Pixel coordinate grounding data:
:::

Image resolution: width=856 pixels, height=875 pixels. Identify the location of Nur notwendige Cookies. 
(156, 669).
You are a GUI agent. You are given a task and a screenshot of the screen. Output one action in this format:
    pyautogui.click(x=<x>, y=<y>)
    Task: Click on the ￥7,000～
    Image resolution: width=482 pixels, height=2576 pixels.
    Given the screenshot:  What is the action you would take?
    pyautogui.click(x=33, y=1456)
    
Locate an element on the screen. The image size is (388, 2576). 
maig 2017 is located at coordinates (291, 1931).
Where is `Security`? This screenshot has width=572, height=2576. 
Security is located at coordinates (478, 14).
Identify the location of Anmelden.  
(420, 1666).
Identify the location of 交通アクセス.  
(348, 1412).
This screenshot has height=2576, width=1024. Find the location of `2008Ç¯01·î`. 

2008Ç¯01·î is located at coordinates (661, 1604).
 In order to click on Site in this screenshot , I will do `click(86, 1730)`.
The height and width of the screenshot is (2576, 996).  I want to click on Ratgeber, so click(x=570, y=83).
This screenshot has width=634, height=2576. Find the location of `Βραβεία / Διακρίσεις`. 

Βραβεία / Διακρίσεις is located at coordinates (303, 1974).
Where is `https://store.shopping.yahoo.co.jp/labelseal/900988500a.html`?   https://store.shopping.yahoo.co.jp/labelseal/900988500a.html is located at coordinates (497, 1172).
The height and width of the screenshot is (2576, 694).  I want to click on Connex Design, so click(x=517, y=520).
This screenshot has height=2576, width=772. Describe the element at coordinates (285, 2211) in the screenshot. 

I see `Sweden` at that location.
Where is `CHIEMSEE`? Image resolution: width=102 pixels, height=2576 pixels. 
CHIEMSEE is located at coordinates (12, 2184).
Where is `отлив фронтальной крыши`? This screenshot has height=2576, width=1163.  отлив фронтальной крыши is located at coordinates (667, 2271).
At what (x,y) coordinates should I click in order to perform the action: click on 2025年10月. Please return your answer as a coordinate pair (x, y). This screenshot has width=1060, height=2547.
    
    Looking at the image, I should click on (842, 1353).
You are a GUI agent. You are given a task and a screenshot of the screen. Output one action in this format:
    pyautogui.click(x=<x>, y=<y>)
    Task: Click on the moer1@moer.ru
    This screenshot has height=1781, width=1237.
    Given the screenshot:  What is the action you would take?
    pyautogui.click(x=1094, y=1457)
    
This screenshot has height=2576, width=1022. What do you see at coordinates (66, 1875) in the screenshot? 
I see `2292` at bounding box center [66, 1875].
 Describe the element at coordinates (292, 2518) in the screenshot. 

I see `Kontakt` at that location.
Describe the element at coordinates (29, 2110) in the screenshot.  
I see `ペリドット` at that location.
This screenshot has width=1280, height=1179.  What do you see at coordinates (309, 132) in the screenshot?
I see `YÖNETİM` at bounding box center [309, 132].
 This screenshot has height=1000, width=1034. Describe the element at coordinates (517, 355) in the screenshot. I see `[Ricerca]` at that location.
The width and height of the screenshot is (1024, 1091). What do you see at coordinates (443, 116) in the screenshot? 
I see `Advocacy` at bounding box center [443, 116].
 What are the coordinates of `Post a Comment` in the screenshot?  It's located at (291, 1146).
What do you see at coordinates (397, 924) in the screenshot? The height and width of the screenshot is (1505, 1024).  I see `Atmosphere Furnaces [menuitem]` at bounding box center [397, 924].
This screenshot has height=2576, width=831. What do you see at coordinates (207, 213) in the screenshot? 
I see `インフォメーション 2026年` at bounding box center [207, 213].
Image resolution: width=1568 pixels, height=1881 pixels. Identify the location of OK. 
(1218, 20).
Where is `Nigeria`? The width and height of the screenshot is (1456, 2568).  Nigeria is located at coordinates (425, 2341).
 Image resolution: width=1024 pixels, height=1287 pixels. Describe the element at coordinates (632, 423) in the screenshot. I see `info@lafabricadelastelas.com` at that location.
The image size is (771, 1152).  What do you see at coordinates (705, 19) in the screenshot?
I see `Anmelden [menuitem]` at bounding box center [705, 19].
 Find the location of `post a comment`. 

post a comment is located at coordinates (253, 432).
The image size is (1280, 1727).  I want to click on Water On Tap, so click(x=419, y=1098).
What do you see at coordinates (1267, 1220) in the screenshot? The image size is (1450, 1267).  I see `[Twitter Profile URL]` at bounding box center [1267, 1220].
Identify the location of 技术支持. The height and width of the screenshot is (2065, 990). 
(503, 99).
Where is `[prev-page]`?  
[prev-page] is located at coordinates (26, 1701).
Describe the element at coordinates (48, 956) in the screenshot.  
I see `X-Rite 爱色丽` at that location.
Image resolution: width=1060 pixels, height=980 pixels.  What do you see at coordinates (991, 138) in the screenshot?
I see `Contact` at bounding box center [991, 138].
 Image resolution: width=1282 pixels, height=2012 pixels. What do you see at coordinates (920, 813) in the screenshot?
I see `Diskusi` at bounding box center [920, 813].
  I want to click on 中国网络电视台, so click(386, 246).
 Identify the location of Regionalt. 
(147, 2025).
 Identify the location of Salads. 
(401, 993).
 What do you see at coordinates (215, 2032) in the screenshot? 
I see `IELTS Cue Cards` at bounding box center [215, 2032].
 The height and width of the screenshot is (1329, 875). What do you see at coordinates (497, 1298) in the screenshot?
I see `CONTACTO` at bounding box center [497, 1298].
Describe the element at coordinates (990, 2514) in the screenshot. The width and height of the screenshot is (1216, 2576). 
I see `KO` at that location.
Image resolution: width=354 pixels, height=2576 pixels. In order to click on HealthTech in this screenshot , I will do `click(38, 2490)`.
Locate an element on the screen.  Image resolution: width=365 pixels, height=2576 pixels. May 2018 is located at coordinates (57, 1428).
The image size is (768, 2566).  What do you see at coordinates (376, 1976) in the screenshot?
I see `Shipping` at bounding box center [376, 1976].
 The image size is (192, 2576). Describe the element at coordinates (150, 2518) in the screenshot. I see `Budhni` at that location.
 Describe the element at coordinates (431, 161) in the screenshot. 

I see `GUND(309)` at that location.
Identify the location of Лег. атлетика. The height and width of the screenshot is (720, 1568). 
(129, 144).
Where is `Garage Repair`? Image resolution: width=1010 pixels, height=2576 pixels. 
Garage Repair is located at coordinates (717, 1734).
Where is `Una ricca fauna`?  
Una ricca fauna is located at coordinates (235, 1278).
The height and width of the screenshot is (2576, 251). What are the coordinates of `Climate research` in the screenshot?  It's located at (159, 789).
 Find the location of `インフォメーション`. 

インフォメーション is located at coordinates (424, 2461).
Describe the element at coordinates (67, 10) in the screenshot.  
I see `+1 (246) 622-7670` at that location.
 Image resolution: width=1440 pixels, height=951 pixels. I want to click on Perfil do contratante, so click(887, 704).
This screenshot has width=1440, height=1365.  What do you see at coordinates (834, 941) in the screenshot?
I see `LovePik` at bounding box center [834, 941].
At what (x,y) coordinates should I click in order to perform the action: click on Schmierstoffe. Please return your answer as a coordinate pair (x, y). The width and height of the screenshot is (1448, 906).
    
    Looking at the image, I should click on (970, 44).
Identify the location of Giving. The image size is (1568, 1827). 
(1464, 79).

:::

Exercise prompt = Repeat every record, exactly as written.

Exercise answer =
Image resolution: width=856 pixels, height=875 pixels. Identify the location of Nur notwendige Cookies. 
(156, 669).
You are a GUI agent. You are given a task and a screenshot of the screen. Output one action in this format:
    pyautogui.click(x=<x>, y=<y>)
    Task: Click on the ￥7,000～
    Image resolution: width=482 pixels, height=2576 pixels.
    Given the screenshot:  What is the action you would take?
    pyautogui.click(x=33, y=1456)
    
Locate an element on the screen. The image size is (388, 2576). 
maig 2017 is located at coordinates (291, 1931).
Where is `Security`? This screenshot has width=572, height=2576. 
Security is located at coordinates (478, 14).
Identify the location of Anmelden.  
(420, 1666).
Identify the location of 交通アクセス.  
(348, 1412).
This screenshot has height=2576, width=1024. Find the location of `2008Ç¯01·î`. 

2008Ç¯01·î is located at coordinates (661, 1604).
 In order to click on Site in this screenshot , I will do `click(86, 1730)`.
The height and width of the screenshot is (2576, 996).  I want to click on Ratgeber, so click(x=570, y=83).
This screenshot has width=634, height=2576. Find the location of `Βραβεία / Διακρίσεις`. 

Βραβεία / Διακρίσεις is located at coordinates (303, 1974).
Where is `https://store.shopping.yahoo.co.jp/labelseal/900988500a.html`?   https://store.shopping.yahoo.co.jp/labelseal/900988500a.html is located at coordinates (497, 1172).
The height and width of the screenshot is (2576, 694).  I want to click on Connex Design, so click(x=517, y=520).
This screenshot has height=2576, width=772. Describe the element at coordinates (285, 2211) in the screenshot. 

I see `Sweden` at that location.
Where is `CHIEMSEE`? Image resolution: width=102 pixels, height=2576 pixels. 
CHIEMSEE is located at coordinates (12, 2184).
Where is `отлив фронтальной крыши`? This screenshot has height=2576, width=1163.  отлив фронтальной крыши is located at coordinates (667, 2271).
At what (x,y) coordinates should I click in order to perform the action: click on 2025年10月. Please return your answer as a coordinate pair (x, y). This screenshot has width=1060, height=2547.
    
    Looking at the image, I should click on (842, 1353).
You are a GUI agent. You are given a task and a screenshot of the screen. Output one action in this format:
    pyautogui.click(x=<x>, y=<y>)
    Task: Click on the moer1@moer.ru
    This screenshot has height=1781, width=1237.
    Given the screenshot:  What is the action you would take?
    pyautogui.click(x=1094, y=1457)
    
This screenshot has height=2576, width=1022. What do you see at coordinates (66, 1875) in the screenshot? 
I see `2292` at bounding box center [66, 1875].
 Describe the element at coordinates (292, 2518) in the screenshot. 

I see `Kontakt` at that location.
Describe the element at coordinates (29, 2110) in the screenshot.  
I see `ペリドット` at that location.
This screenshot has width=1280, height=1179.  What do you see at coordinates (309, 132) in the screenshot?
I see `YÖNETİM` at bounding box center [309, 132].
 This screenshot has height=1000, width=1034. Describe the element at coordinates (517, 355) in the screenshot. I see `[Ricerca]` at that location.
The width and height of the screenshot is (1024, 1091). What do you see at coordinates (443, 116) in the screenshot? 
I see `Advocacy` at bounding box center [443, 116].
 What are the coordinates of `Post a Comment` in the screenshot?  It's located at (291, 1146).
What do you see at coordinates (397, 924) in the screenshot? The height and width of the screenshot is (1505, 1024).  I see `Atmosphere Furnaces [menuitem]` at bounding box center [397, 924].
This screenshot has height=2576, width=831. What do you see at coordinates (207, 213) in the screenshot? 
I see `インフォメーション 2026年` at bounding box center [207, 213].
Image resolution: width=1568 pixels, height=1881 pixels. Identify the location of OK. 
(1218, 20).
Where is `Nigeria`? The width and height of the screenshot is (1456, 2568).  Nigeria is located at coordinates (425, 2341).
 Image resolution: width=1024 pixels, height=1287 pixels. Describe the element at coordinates (632, 423) in the screenshot. I see `info@lafabricadelastelas.com` at that location.
The image size is (771, 1152).  What do you see at coordinates (705, 19) in the screenshot?
I see `Anmelden [menuitem]` at bounding box center [705, 19].
 Find the location of `post a comment`. 

post a comment is located at coordinates (253, 432).
The image size is (1280, 1727).  I want to click on Water On Tap, so click(x=419, y=1098).
What do you see at coordinates (1267, 1220) in the screenshot? The image size is (1450, 1267).  I see `[Twitter Profile URL]` at bounding box center [1267, 1220].
Identify the location of 技术支持. The height and width of the screenshot is (2065, 990). 
(503, 99).
Where is `[prev-page]`?  
[prev-page] is located at coordinates (26, 1701).
Describe the element at coordinates (48, 956) in the screenshot.  
I see `X-Rite 爱色丽` at that location.
Image resolution: width=1060 pixels, height=980 pixels.  What do you see at coordinates (991, 138) in the screenshot?
I see `Contact` at bounding box center [991, 138].
 Image resolution: width=1282 pixels, height=2012 pixels. What do you see at coordinates (920, 813) in the screenshot?
I see `Diskusi` at bounding box center [920, 813].
  I want to click on 中国网络电视台, so click(386, 246).
 Identify the location of Regionalt. 
(147, 2025).
 Identify the location of Salads. 
(401, 993).
 What do you see at coordinates (215, 2032) in the screenshot? 
I see `IELTS Cue Cards` at bounding box center [215, 2032].
 The height and width of the screenshot is (1329, 875). What do you see at coordinates (497, 1298) in the screenshot?
I see `CONTACTO` at bounding box center [497, 1298].
Describe the element at coordinates (990, 2514) in the screenshot. The width and height of the screenshot is (1216, 2576). 
I see `KO` at that location.
Image resolution: width=354 pixels, height=2576 pixels. In order to click on HealthTech in this screenshot , I will do `click(38, 2490)`.
Locate an element on the screen.  Image resolution: width=365 pixels, height=2576 pixels. May 2018 is located at coordinates (57, 1428).
The image size is (768, 2566).  What do you see at coordinates (376, 1976) in the screenshot?
I see `Shipping` at bounding box center [376, 1976].
 The image size is (192, 2576). Describe the element at coordinates (150, 2518) in the screenshot. I see `Budhni` at that location.
 Describe the element at coordinates (431, 161) in the screenshot. 

I see `GUND(309)` at that location.
Identify the location of Лег. атлетика. The height and width of the screenshot is (720, 1568). 
(129, 144).
Where is `Garage Repair`? Image resolution: width=1010 pixels, height=2576 pixels. 
Garage Repair is located at coordinates (717, 1734).
Where is `Una ricca fauna`?  
Una ricca fauna is located at coordinates (235, 1278).
The height and width of the screenshot is (2576, 251). What are the coordinates of `Climate research` in the screenshot?  It's located at (159, 789).
 Find the location of `インフォメーション`. 

インフォメーション is located at coordinates (424, 2461).
Describe the element at coordinates (67, 10) in the screenshot.  
I see `+1 (246) 622-7670` at that location.
 Image resolution: width=1440 pixels, height=951 pixels. I want to click on Perfil do contratante, so click(887, 704).
This screenshot has width=1440, height=1365.  What do you see at coordinates (834, 941) in the screenshot?
I see `LovePik` at bounding box center [834, 941].
At what (x,y) coordinates should I click in order to perform the action: click on Schmierstoffe. Please return your answer as a coordinate pair (x, y). The width and height of the screenshot is (1448, 906).
    
    Looking at the image, I should click on (970, 44).
Identify the location of Giving. The image size is (1568, 1827). 
(1464, 79).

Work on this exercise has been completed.